Em seus dois longas de ficção, Transeunte, e, agora, Breve Miragem de Sol, Eryk Rocha investiga o isolamento do homem contemporâneo na grande cidade, que tende a achatar sua subjetividade, transformando-o em “apenas mais um”, embora ele lute para ser “ele mesmo”. Em ambos os filmes, o protagonista tem um olhar privilegiado sobre o mundo que o cerca, sobre as pessoas e a relação delas com o mundo.
Aqui, o protagonista é Paulo, interpretado por Fabrício Boliveira (prêmio de melhor ator no Festival do Rio 2019), que começou a trabalhar como taxista noturno para conseguir pagar a pensão do filho, Mateus (Cadu N. Jay). Seu olhar é tenso, preocupado e melancólico, sempre à espera do próximo passageiro ou passageira. O roteiro, assinado pelo diretor, Julia Ariani e Fabio Andrade, é colado o tempo todo nesse homem de vida comum, cujo grande sonho é poder estar de novo com o filho, que está viajando com a ex-mulher – e talvez nunca volte.
Rocha constrói seu filme em pequenos detalhes em torno dos passageiros que entram no carro, ou nas ruas e calçadas do Rio de Janeiro. Na primeira cena, entram no carro de Paulo um grupo de jovens playboys indo de uma balada para outra enquanto o dia nasce. É um retrato que beira o clichê da elite – mas não é a elite em si um clichê ela mesma? – mas que já estabelece o tom do protagonista. O entra-e-sai do carro é intercalado com conversas com colegas de trabalho, mensagens mandadas para o celular da ex-mulher e uma espera infinita pelo filho. Mais tarde, acaba se envolvendo com uma passageira, a enfermeira Karina (Bárbara Colen).
O diretor tem um olhar curioso e carinhoso para essas personagens da classe trabalhadora num país onde cada vez são mais jogadas para escanteio. Isso, novamente, está nos detalhes do filme: moradores de rua, a situação precarizada do trabalho de Paulo, que embora não dirija um Uber, exerce um trabalho que faz parte do processo de uberização da mão-de-obra.

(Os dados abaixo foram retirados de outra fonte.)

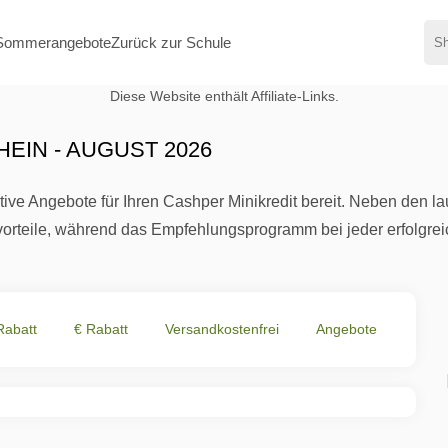
Sommerangebote
Zurück zur Schule
Diese Website enthält Affiliate-Links.
EIN - AUGUST 2026
ive Angebote für Ihren Cashper Minikredit bereit. Neben den la
rteile, während das Empfehlungsprogramm bei jeder erfolgreic
Rabatt
€ Rabatt
Versandkostenfrei
Angebote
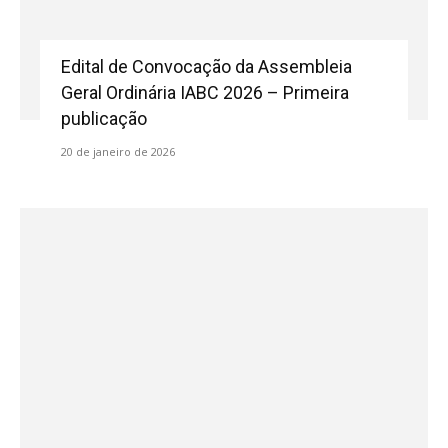
Edital de Convocação da Assembleia
Geral Ordinária IABC 2026 – Primeira
publicação
20 de janeiro de 2026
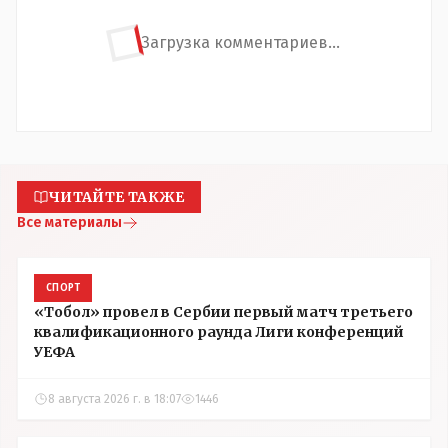
Загрузка комментариев...
ЧИТАЙТЕ ТАКЖЕ
Все материалы
СПОРТ
«Тобол» провел в Сербии первый матч третьего
квалификационного раунда Лиги конференций
УЕФА
8 августа 2026 г. в 18:07
1446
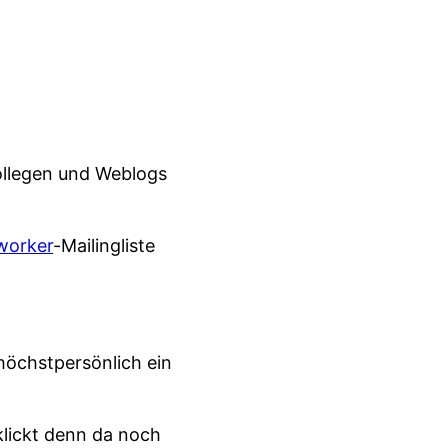
Kollegen und Weblogs
worker
-Mailingliste
höchstpersönlich ein
 klickt denn da noch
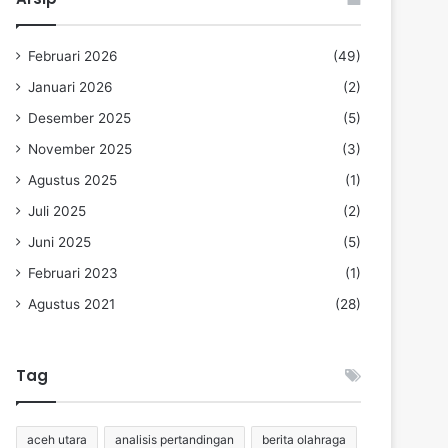
Februari 2026
(49)
Januari 2026
(2)
Desember 2025
(5)
November 2025
(3)
Agustus 2025
(1)
Juli 2025
(2)
Juni 2025
(5)
Februari 2023
(1)
Agustus 2021
(28)
Tag
aceh utara
analisis pertandingan
berita olahraga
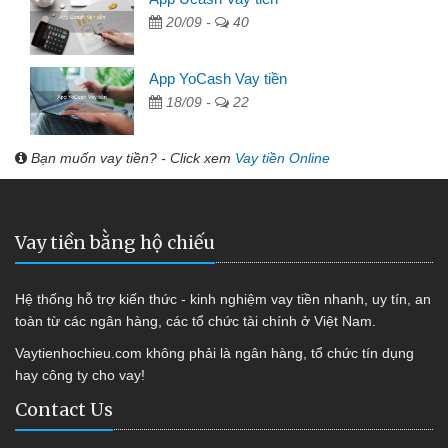
20/09 -
40
App YoCash Vay tiền
18/09 -
22
Bạn muốn vay tiền? - Click xem
Vay tiền Online
Vay tiền bằng hộ chiếu
Hệ thống hỗ trợ kiến thức - kinh nghiệm vay tiền nhanh, uy tín, an
toàn từ các ngân hàng, các tổ chức tài chính ở Việt Nam.
Vaytienhochieu.com không phải là ngân hàng, tổ chức tín dụng
hay công ty cho vay!
Contact Us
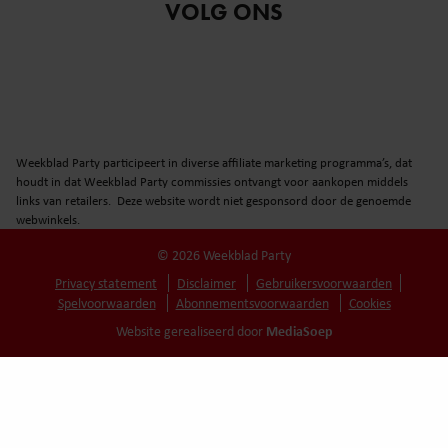
VOLG ONS
Weekblad Party participeert in diverse affiliate marketing programma’s, dat
houdt in dat Weekblad Party commissies ontvangt voor aankopen middels
links van retailers. Deze website wordt niet gesponsord door de genoemde
webwinkels.
© 2026 Weekblad Party
Privacy statement
Disclaimer
Gebruikersvoorwaarden
Spelvoorwaarden
Abonnementsvoorwaarden
Cookies
MediaSoep
Website gerealiseerd door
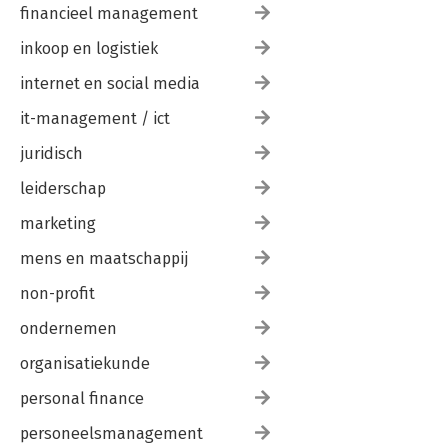
financieel management
inkoop en logistiek
internet en social media
it-management / ict
juridisch
leiderschap
marketing
mens en maatschappij
non-profit
ondernemen
organisatiekunde
personal finance
personeelsmanagement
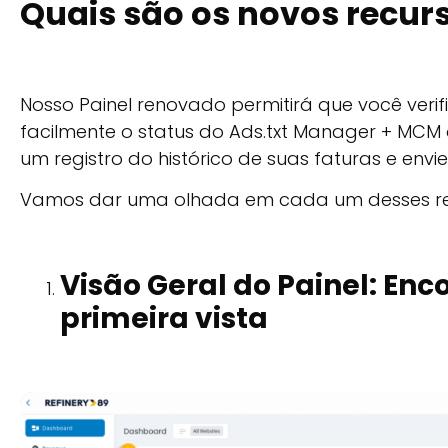
Quais são os novos recurs
Nosso Painel renovado permitirá que você verifiq
facilmente o status do Ads.txt Manager + MC
um registro do histórico de suas faturas e envi
Vamos dar uma olhada em cada um desses re
Visão Geral do Painel: Enc
primeira vista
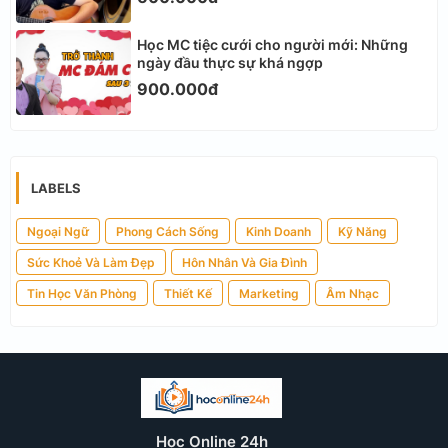
Học MC tiệc cưới cho người mới: Những
ngày đầu thực sự khá ngợp
900.000đ
LABELS
Ngoại Ngữ
Phong Cách Sống
Kinh Doanh
Kỹ Năng
Sức Khoẻ Và Làm Đẹp
Hôn Nhân Và Gia Đình
Tin Học Văn Phòng
Thiết Kế
Marketing
Âm Nhạc
Học Online 24h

Trabalhando com o diretor de fotografia Miguel Vassy (também premiado no Festival do Rio), o diretor coloca a noite, na qual Paulo sempre trabalha, quase como uma personagem com suas luzes artificiais perdidas ao longe, e a escuridão que a todos engole. Assim, faz de Breve miragem de sol um filme com atualidade e uma pungência sutil, que cresce na medida em que o protagonista enfrenta seus fantasmas.